(Page images and extracted text)
BEGIN

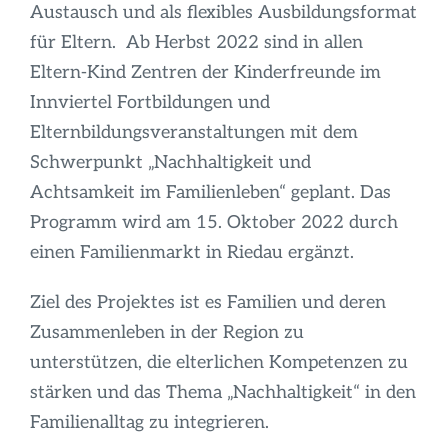
Austausch und als flexibles Ausbildungsformat
für Eltern. Ab Herbst 2022 sind in allen
Eltern-Kind Zentren der Kinderfreunde im
Innviertel Fortbildungen und
Elternbildungsveranstaltungen mit dem
Schwerpunkt „Nachhaltigkeit und
Achtsamkeit im Familienleben“ geplant. Das
Programm wird am 15. Oktober 2022 durch
einen Familienmarkt in Riedau ergänzt.
Ziel des Projektes ist es Familien und deren
Zusammenleben in der Region zu
unterstützen, die elterlichen Kompetenzen zu
stärken und das Thema „Nachhaltigkeit“ in den
Familienalltag zu integrieren.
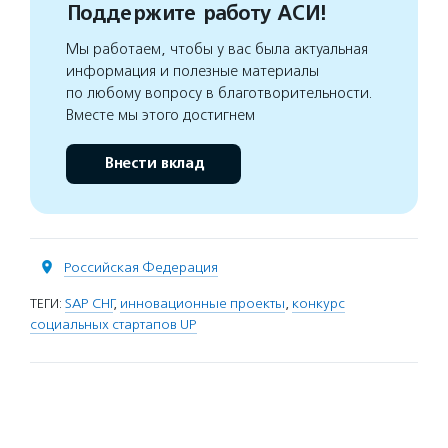
Поддержите работу АСИ!
Мы работаем, чтобы у вас была актуальная
информация и полезные материалы
по любому вопросу в благотворительности.
Вместе мы этого достигнем
Внести вклад
Российская Федерация
ТЕГИ:
SAP СНГ
,
инновационные проекты
,
конкурс
социальных стартапов UP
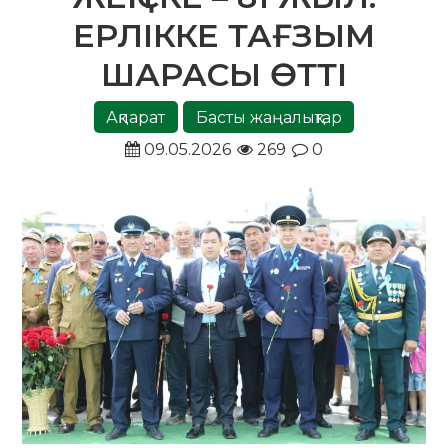
ЕРЛІККЕ ТАҒЗЫМ
ШАРАСЫ ӨТТІ
Ақпарат
Басты жаңалықтар
09.05.2026
269
0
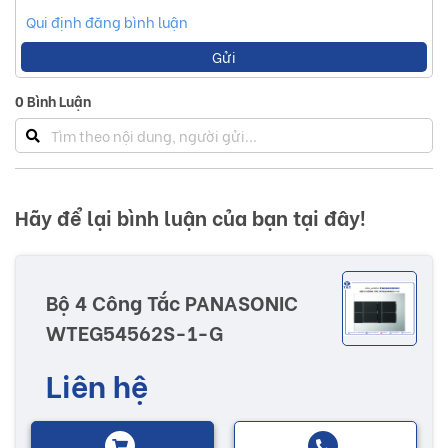
Qui định đăng bình luận
Gửi
0
Bình Luận
Hãy để lại bình luận của bạn tại đây!
Bộ 4 Công Tắc PANASONIC
WTEG54562S-1-G
Liên hệ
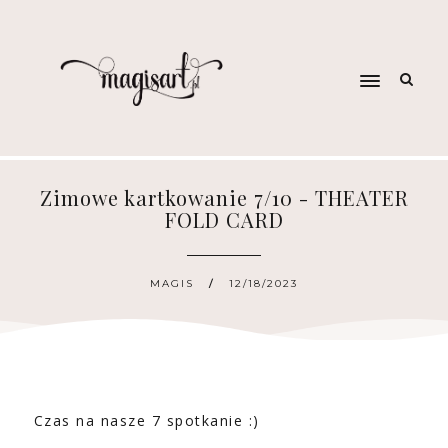
Zimowe kartkowanie 7/10 - THEATER
FOLD CARD
MAGIS
12/18/2023
Czas na nasze 7 spotkanie :)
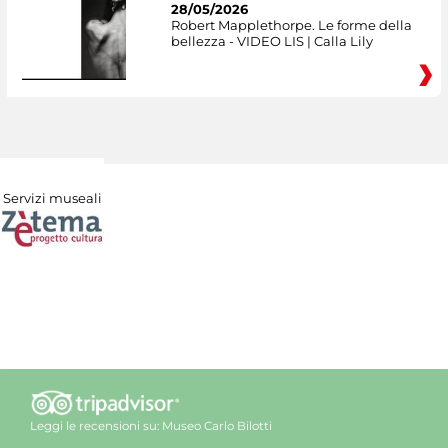
28/05/2026
Robert Mapplethorpe. Le forme della
bellezza - VIDEO LIS | Calla Lily
Servizi museali
Leggi le recensioni su:
Museo Carlo Bilotti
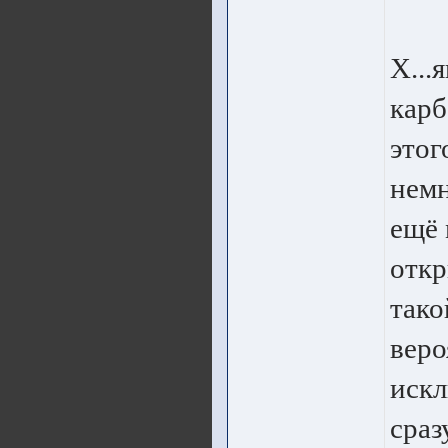
Х...
карб
этог
немн
ещё 
откр
тако
веро
искл
сраз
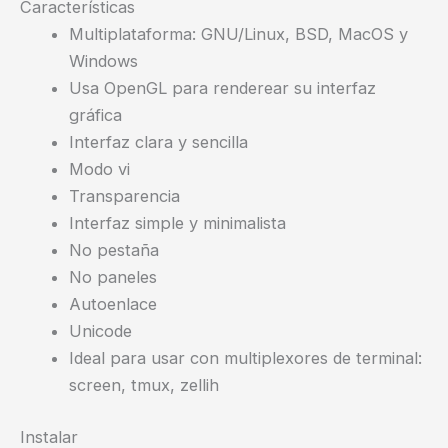
Características
Multiplataforma: GNU/Linux, BSD, MacOS y
Windows
Usa OpenGL para renderear su interfaz
gráfica
Interfaz clara y sencilla
Modo vi
Transparencia
Interfaz simple y minimalista
No pestaña
No paneles
Autoenlace
Unicode
Ideal para usar con multiplexores de terminal:
screen, tmux, zellih
Instalar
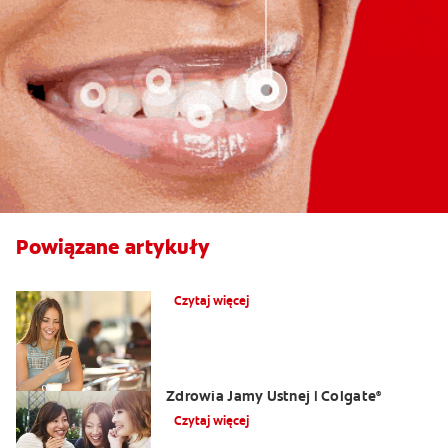
Powiązane artykuły
Co powoduje obrzęk dziąseł?
Czytaj więcej
Opuchlizna od zęba | Centrum
Zdrowia Jamy Ustnej | Colgate
®
Czytaj więcej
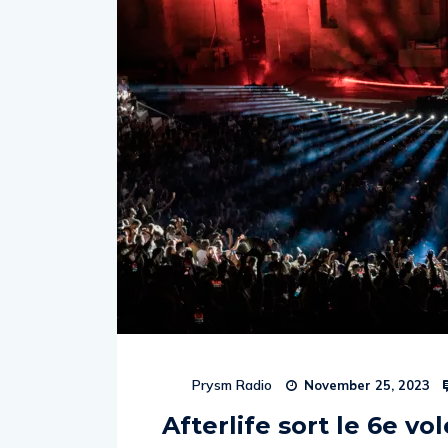
Prysm Radio
November 25, 2023
Afterlife sort le 6e vo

END

▶ **TASK BRIEF**: Please give the data again in full, exactly as written, but without any images.

▶ **OUTPUT BELOW**:
Austausch und als flexibles Ausbildungsformat
für Eltern. Ab Herbst 2022 sind in allen
Eltern-Kind Zentren der Kinderfreunde im
Innviertel Fortbildungen und
Elternbildungsveranstaltungen mit dem
Schwerpunkt „Nachhaltigkeit und
Achtsamkeit im Familienleben“ geplant. Das
Programm wird am 15. Oktober 2022 durch
einen Familienmarkt in Riedau ergänzt.
Ziel des Projektes ist es Familien und deren
Zusammenleben in der Region zu
unterstützen, die elterlichen Kompetenzen zu
stärken und das Thema „Nachhaltigkeit“ in den
Familienalltag zu integrieren.
Поддержите работу АСИ!
Мы работаем, чтобы у вас была актуальная
информация и полезные материалы
по любому вопросу в благотворительности.
Вместе мы этого достигнем
Внести вклад
Российская Федерация
ТЕГИ:
SAP СНГ
,
инновационные проекты
,
конкурс
социальных стартапов UP
ЕРЛІККЕ ТАҒЗЫМ
ШАРАСЫ ӨТТІ
Ақпарат
Басты жаңалықтар
09.05.2026
269
0
Qui định đăng bình luận
Gửi
0
Bình Luận
Hãy để lại bình luận của bạn tại đây!
Bộ 4 Công Tắc PANASONIC
WTEG54562S-1-G
Liên hệ
Zimowe kartkowanie 7/10 - THEATER
FOLD CARD
MAGIS
12/18/2023
Czas na nasze 7 spotkanie :)
28/05/2026
Robert Mapplethorpe. Le forme della
bellezza - VIDEO LIS | Calla Lily
Servizi museali
Leggi le recensioni su:
Museo Carlo Bilotti
Х...
карб
этог
немн
ещё 
откр
тако
веро
искл
сраз
Características
Multiplataforma: GNU/Linux, BSD, MacOS y
Windows
Usa OpenGL para renderear su interfaz
gráfica
Interfaz clara y sencilla
Modo vi
Transparencia
Interfaz simple y minimalista
No pestaña
No paneles
Autoenlace
Unicode
Ideal para usar con multiplexores de terminal:
screen, tmux, zellih
Instalar
Powiązane artykuły
Co powoduje obrzęk dziąseł?
Czytaj więcej
Opuchlizna od zęba | Centrum
Zdrowia Jamy Ustnej | Colgate
®
Czytaj więcej
Prysm Radio
November 25, 2023
Afterlife sort le 6e vo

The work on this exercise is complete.